Like a drug addict wants to bring other addicts into the fold, it is true that we seek out people, groups, crowds, like ourselves. I have begun friendships with other mothers of dead children. My aunt, whose son (my cousin) died in a car accident in 1997, recommended Compassionate Friends to me. I have not contacted the group yet, and may someday, or may not. Though I have old friendships (some rather silent now) and a couple of new friendships, those who can really be a sounding board during commiseration sessions are other mothers of a dead child. I have been catapulted into that realm of mothers of a dead child. And even then, we are each so alone, in a way; carrying the burden of our grief until we die ourselves, because we are the only mother of that child who has died. I am the only mother of Hans Paul Loewen.
Those new friends of mine, the ones who have also had a child die, mentioned that, for them, the second year after the death of their child was probably worse than the first. Much like I didn’t want to join the Mothers of Dead Children Club, I didn’t want to believe them. But they are right. I have settled into the drudgery of realizing that Hans is really dead. I will not see him, hug him, chat with him for a long time if I am to live to old age. Sometimes I truly question if I will ever see him again. The slog in my heart, of missing his goofy laughing with Zatha when they found something silly together, hearing his witty jokes, watching him kitesurf, completely weighs me down. He is merely a thought now, just memories in my brain now. I am not depressed. I am sad. I am retracted. I miss Hans.
A seven-year-old loves to the full capacity of their knowledge of love, just like a teenager who is in love does. I’ve heard adults tell those teenagers they don't know what true love is, but at their level of maturity and knowledge, they ARE in love. Zatha loved her brother to the full capacity of her sisterly love. She feels like she's the only sister to feel what she's feeling, since no one else really understands her close relationship with Hans, no one else was part of their conversations all those years they grew up together, played together, laughed together, shared inside jokes, made plans together. Eric is the only dad of Hans; partners in tree-fort and half-pipe construction, skateboarding and kitesurfing, running and triathlons, conversations and fun bravado. We are each missing Hans to the full extent of our love for him. But there is something so carnal about a mother’s pain when her child dies. I feel I am the only mother to feel the true depth of what I feel, the devastation, because Hans was the only Hans Paul Loewen ever, and our relationship was unique. We love to that full capacity each of us bears for Hans, each thinking our capacity is the deepest and most full.
I’m not the boss of you
One of Hans’s early defiant quips to me was, “You’re not the boss of ME!” It was difficult not to laugh at that frustrated four-year-old boy. I frequently read articles and books about grieving parents, every one that has been sent or will be sent to us by you, our friends. Many of them are quite the lecture to you all, the non-grieving; articles like “10 Things Never to Say to a Bereaved Parent.” I find every one of those articles rather disconcerting. Why should I dictate what you want to say to me, something that is coming from your heart, but may not quite be the words of C.S. Lewis? Just as I don't want someone dictating what I can say about my dead child, I doubt you want me dictating what you can or cannot say to me, a grieving mother. I am not the boss of you. I'd rather you say something, anything, even if it sounds afterwards like you shouldn't have said it, than to say nothing at all. I believe one reason why a lot of people do not say anything at all is that they are afraid of offending. We are becoming of nation of politically correct pansies, worried that our words will offend someone and cause the loss of friendship or their job. I like discussion. I like discourse. I like people, even if their views differ from mine. If I’m offended, I’ll probably let you know, but we shouldn’t stop speaking our minds. You should be free to engage with a grieving parent or sibling in a way that comes from your heart, without instantly losing a friend or a job.

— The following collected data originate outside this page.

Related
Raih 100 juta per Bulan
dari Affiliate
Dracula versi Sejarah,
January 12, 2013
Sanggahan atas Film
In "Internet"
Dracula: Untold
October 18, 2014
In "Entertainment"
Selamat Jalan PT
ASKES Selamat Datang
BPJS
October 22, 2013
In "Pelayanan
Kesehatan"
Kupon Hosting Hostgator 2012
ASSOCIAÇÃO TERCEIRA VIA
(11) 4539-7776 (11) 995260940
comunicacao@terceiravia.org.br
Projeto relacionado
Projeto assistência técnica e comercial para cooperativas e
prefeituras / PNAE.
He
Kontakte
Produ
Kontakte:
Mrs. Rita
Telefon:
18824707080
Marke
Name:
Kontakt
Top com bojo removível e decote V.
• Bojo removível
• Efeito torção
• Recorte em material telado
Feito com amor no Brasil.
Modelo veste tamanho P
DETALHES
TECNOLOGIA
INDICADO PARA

I don’t have much said to me about Hans anymore. Few phone calls, fewer visits, fewer communications. I can understand completely how strong the need is for others to continue on with their busy, happy (or sad), and challenging lives. It’s human nature. Maybe it’s also because I haven’t reciprocated much lately. I can’t reciprocate. I don’t know that I want to reciprocate. As the mother now of one dead child and one grown up child, I don’t have as much in me anymore to give to others. I used to make dinners, offer help, write notes, clean, and call when others were in pain or grieving. I feel like the bucket of my compassion and empathy, and my capacity for giving had the bottom of it punched out when Hans died and is now drained, completely empty. All I find I have now is some sort of kindred-ness with fellow mothers of children who have died, a weird comfort knowing that someone else can now also understand. I suppose it’s that way for all adversity – we find fellow humans in the same proverbial boat, like drug addicts finding each other.
Counseling
“Go to counseling.” We are told that it doesn't matter what other people think, that we need to do what's best for ourselves. Well, that's not completely right, nor totally true. There's a reason we share this earth with fellow humans, that we don't sit around naked all day watching soap operas and eating bonbons. And it’s also contrary to what we hear every day in the news about someone resigning, or being fired for saying something even just a bit offensive. People DO care what you say and you DO care what they think. So I do also care what other people think, I do care what you have to say, and I do behave in life knowing that my actions affect others. We should care enough about what we do to be considerate, but not so much that we sacrifice our personal strengths or restrict our good behavior. I listen to advice, I take it into consideration, and sometimes act on it, trying to remember that my grieving does affect others.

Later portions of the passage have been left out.